● TASK: Find every line below where the word "Cilindro" occurs, then give how many you found and nothing else.

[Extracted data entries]
--- START ---

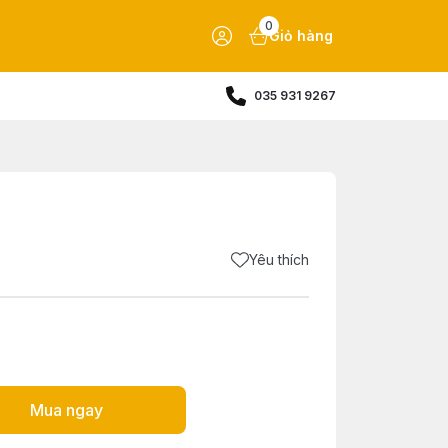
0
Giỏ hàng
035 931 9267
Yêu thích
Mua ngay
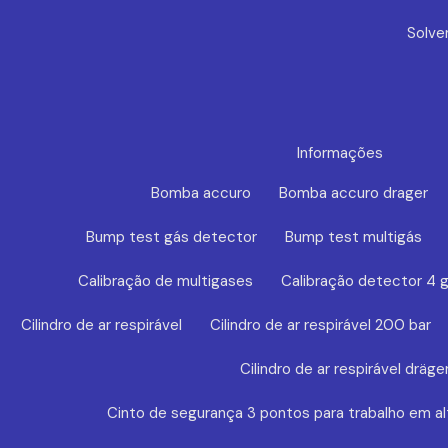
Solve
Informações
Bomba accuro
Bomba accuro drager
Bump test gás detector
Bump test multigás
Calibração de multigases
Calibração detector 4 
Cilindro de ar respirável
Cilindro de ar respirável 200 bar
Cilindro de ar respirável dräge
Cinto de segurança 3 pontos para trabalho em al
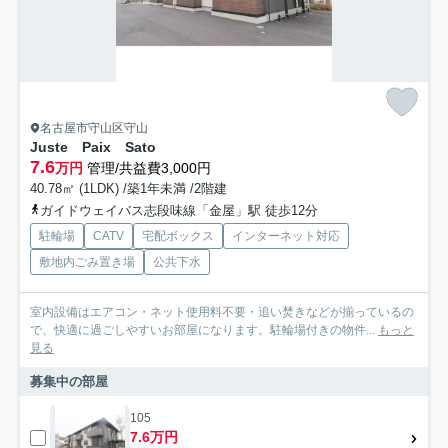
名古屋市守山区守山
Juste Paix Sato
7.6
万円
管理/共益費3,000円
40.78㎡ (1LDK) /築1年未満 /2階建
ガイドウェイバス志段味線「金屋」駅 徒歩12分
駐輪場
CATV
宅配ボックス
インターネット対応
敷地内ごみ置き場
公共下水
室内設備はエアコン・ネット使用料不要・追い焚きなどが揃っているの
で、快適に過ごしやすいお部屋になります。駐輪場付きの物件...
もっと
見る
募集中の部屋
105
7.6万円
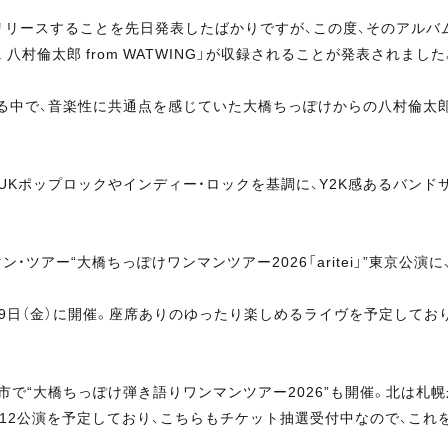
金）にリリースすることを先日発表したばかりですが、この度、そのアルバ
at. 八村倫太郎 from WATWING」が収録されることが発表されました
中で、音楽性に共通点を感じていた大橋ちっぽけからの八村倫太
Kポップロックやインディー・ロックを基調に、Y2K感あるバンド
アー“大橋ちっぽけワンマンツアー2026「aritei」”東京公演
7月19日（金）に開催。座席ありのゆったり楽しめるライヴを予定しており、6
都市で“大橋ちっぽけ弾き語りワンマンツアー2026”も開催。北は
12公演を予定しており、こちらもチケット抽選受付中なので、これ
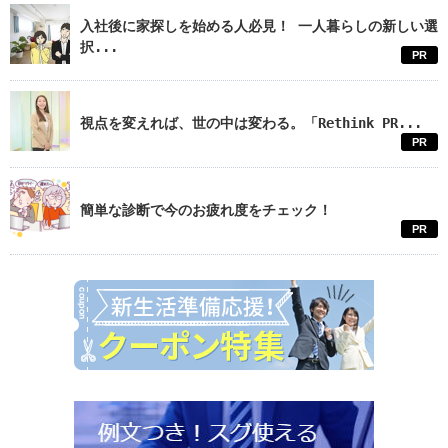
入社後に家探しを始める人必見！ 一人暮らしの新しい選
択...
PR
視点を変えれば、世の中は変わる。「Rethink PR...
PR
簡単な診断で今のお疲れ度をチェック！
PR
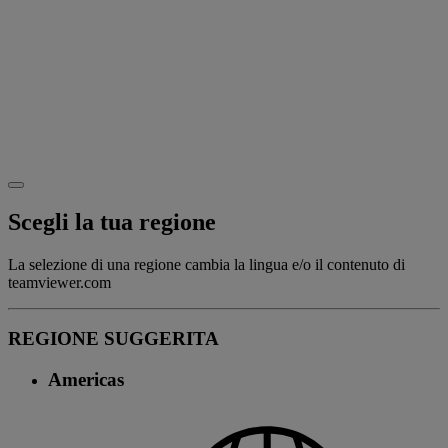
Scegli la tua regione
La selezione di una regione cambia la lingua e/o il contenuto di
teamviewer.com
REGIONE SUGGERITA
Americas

--- END ---
--- START ---

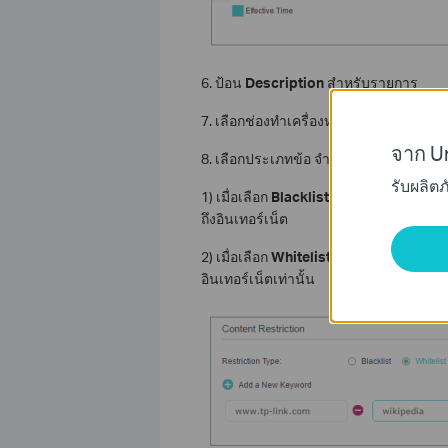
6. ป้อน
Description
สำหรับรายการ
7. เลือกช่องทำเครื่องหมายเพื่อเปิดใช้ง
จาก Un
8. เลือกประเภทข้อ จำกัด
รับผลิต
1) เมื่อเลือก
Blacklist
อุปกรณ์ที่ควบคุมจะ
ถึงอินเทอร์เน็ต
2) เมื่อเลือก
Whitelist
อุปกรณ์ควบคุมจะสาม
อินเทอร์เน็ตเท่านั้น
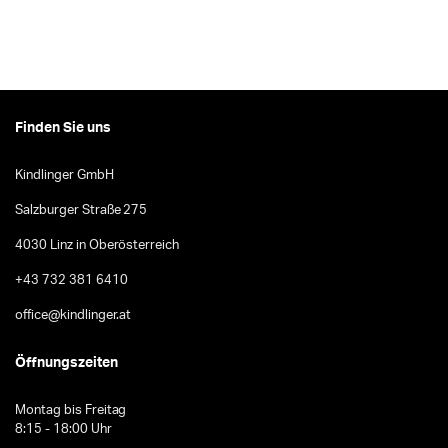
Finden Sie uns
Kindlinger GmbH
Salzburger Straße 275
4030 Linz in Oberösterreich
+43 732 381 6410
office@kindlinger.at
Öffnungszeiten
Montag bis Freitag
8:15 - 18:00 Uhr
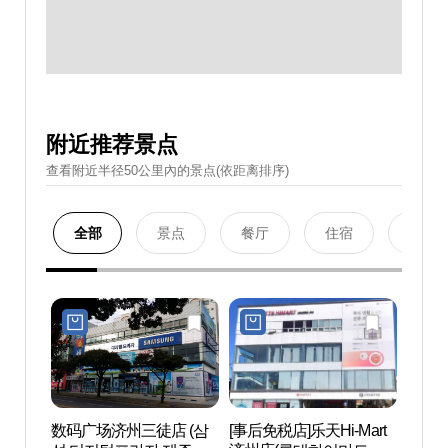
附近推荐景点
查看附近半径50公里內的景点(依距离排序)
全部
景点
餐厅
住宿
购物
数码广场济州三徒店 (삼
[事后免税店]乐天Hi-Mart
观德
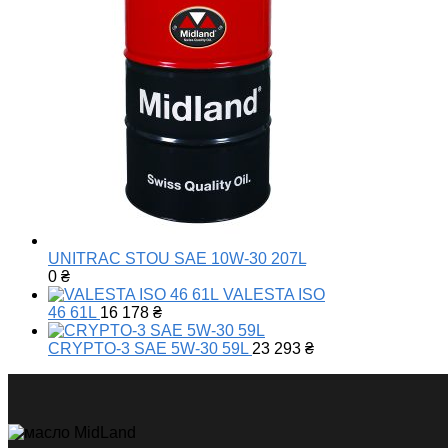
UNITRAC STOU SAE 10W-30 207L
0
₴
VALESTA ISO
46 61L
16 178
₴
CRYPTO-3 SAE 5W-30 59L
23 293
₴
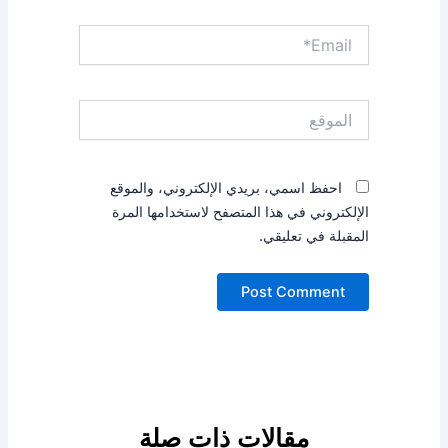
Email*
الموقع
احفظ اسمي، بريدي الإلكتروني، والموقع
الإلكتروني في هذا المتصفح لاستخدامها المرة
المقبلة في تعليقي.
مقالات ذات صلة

--- END ---

● REPLY TO THE TASK: 3